PAYMENTS TO contractors in cases where a substantial portion of the required work has not been done, are being halted by the Parish Councils, Jamaica Labour Party mayors said yesterday.

Mayors from the 12 Parish Councils controlled by the JLP, who attended yesterday's second meeting of the party's Council of Mayors, at the Knutsford Court Hotel, New Kingston, said they had been investigating submissions made to them for payments. They said that in areas where their investigations revealed that "a substantial amount" of the work had not been done, they were stopping payment until the matter was fully resolved.

The meeting was told that at least one Mayor had been warned by the police that there was a threat on his life for stopping payments. Edward Seaga, the JLP leader, would not disclose the name of the Mayor, but said that the person would make his own public declaration soon.

COMPUTERS MISSING

Councillor Delroy Giscombe, Mayor of St. Ann's Bay, reported that his Council was still unable to locate five computers, with important data, which disappeared from the Council office after the recent Local Government Elections. Mayor Giscombe said that their disappearance had cost the Council vital information on contracts and payments and was hampering its investigations.

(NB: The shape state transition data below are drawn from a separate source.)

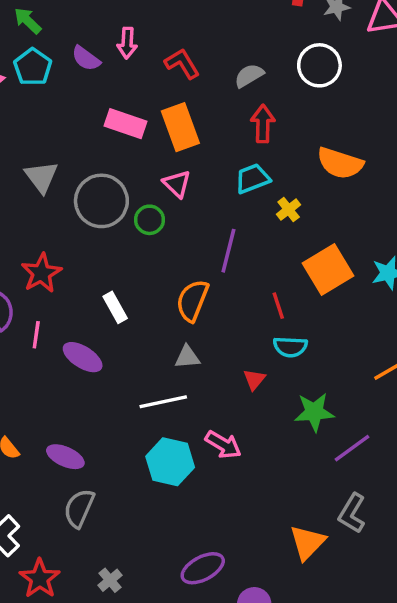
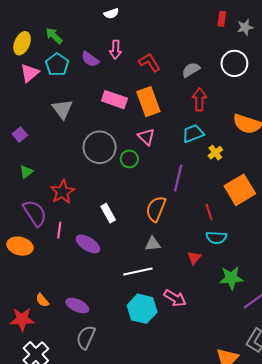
gray triangle: (41, 177) -> (62, 109), moved

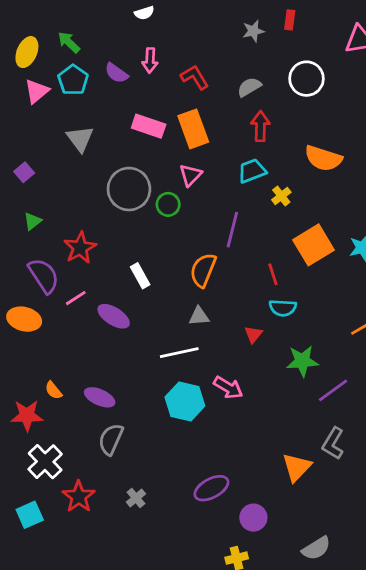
gray star: (245, 27) -> (253, 31), moved
pink triangle: (146, 137) -> (190, 175), turned 30
pink line: (59, 230) -> (76, 298), turned 49

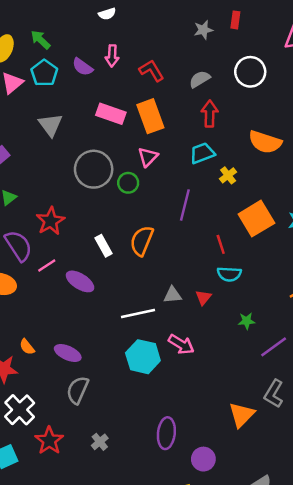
orange semicircle: (203, 270) -> (142, 241), moved
gray triangle: (199, 316) -> (173, 295), moved
green star: (302, 361) -> (247, 321), size x0.6
purple ellipse: (211, 488) -> (166, 433), turned -56

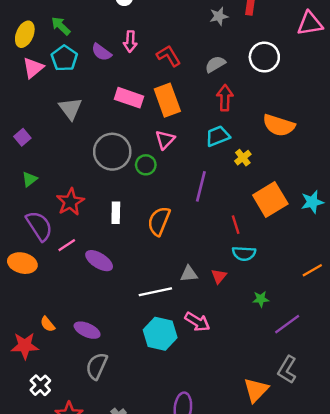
white rectangle: (103, 246) -> (116, 213), moved, turned 30
white cross: (20, 410) -> (40, 385), size x0.7

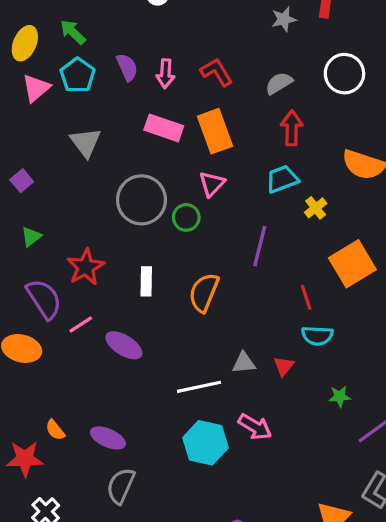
pink arrow: (130, 41) -> (165, 74), moved
purple semicircle: (101, 52) -> (127, 67), turned -150

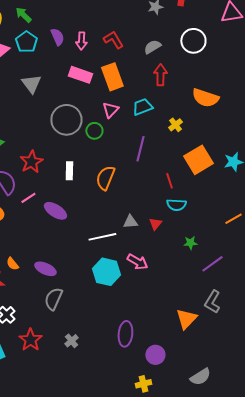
cyan trapezoid: (282, 179) -> (142, 107), moved

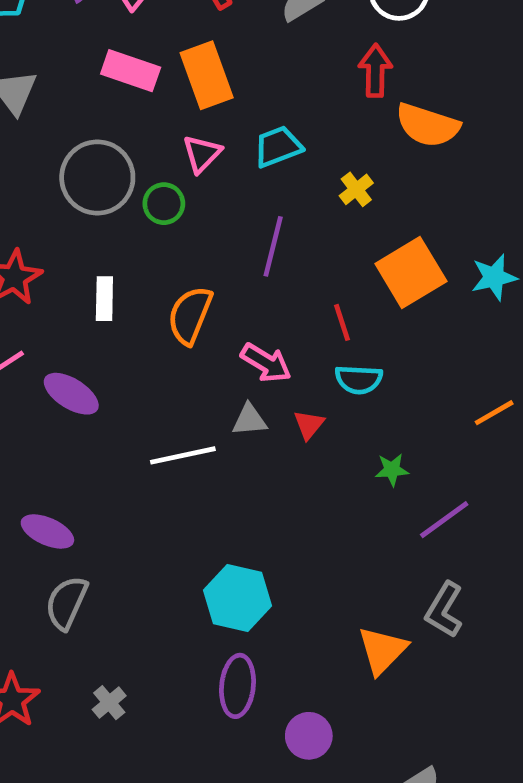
red arrow: (160, 75) -> (375, 71), moved
pink arrow: (137, 262) -> (266, 363), moved
cyan hexagon: (106, 272) -> (238, 598), moved

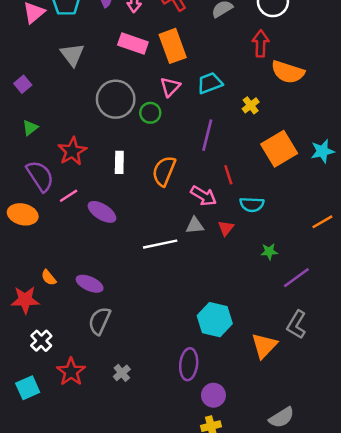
red line: (342, 322) -> (228, 175), moved
cyan hexagon: (238, 598) -> (215, 320), moved
purple circle: (309, 736) -> (213, 395), moved

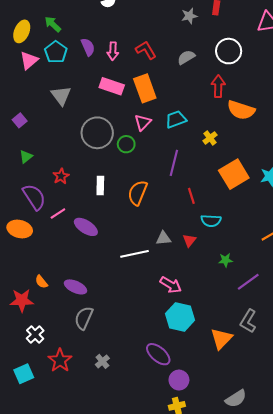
red star: (72, 151) -> (61, 176), size x0.7
pink arrow: (204, 196) -> (171, 285), moved
purple ellipse: (189, 364) -> (158, 354), turned -55

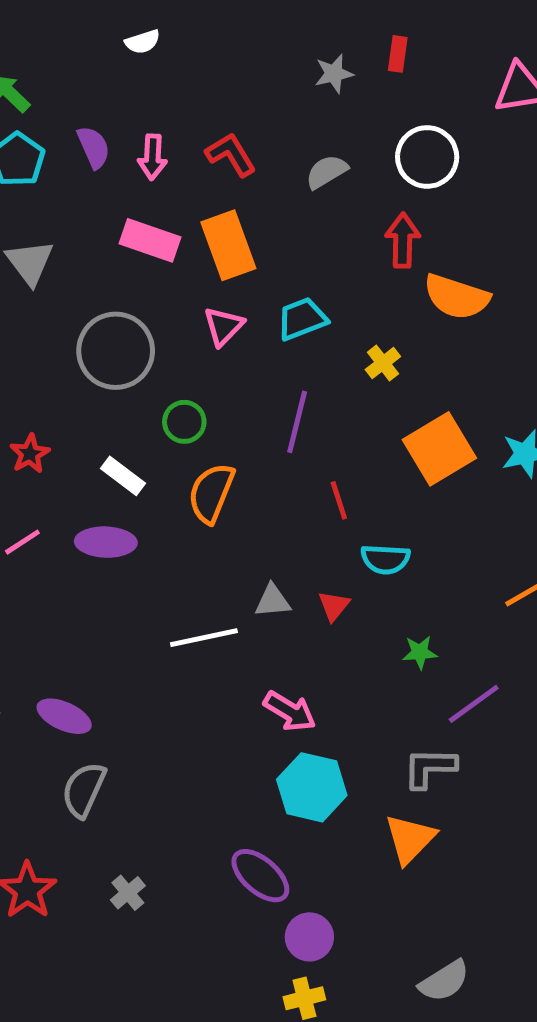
green circle: (126, 144) -> (184, 422), moved
white rectangle: (100, 186) -> (123, 476), turned -54
purple ellipse: (86, 227) -> (106, 542), moved, turned -30
gray L-shape: (248, 321) -> (430, 768), moved, turned 60

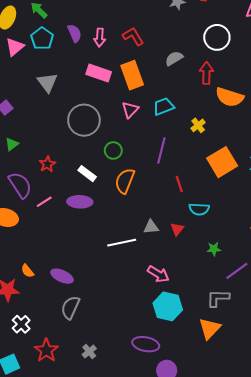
gray semicircle: (327, 172) -> (174, 58), moved
purple ellipse: (260, 876) -> (146, 344), turned -30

In mid-July, the computers were discovered missing from the offices of the Council's Roads and Works Department. They were removed despite the presence of two watchmen employed by the Council. Detectives from the St. Ann's Bay CIB said they saw no sign of forced entry and they were not ruling out the possibility of "an inside job."

The mayors expressed concern about the poor collection of solid waste in their parishes.

They were concerned that major towns were still suffering from a system of poor garbage collection which, they have said, they are ill-equipped to deal with.

The mayors have blamed the garbage collection problems on the inefficiency of the National Solid Waste Management Agency (NSWMA) and its regional bodies, North Eastern Parks and Markets (NEPM), Western Parks and Markets (WPM) and Southern Parks and Markets (SPM), which they have accused of being derelict in the carrying out of their duties.

The mayors drafted an agenda of work which they plan to have accomplished in the first year of their administration, for presentation to their respective councils.

Note was also taken of the decision last week by the NSWMA to suspend the contracts of private contractors who were employed by the MPM, a decision which has led to delayed collection of garbage in Kingston and St. Andrew.

Mr. Seaga reiterated his charge to the mayors at their retreat at the end of June to, "root out corruption."

The next meeting of the JLP's Mayors' Council will be on September 27 in Montego Bay.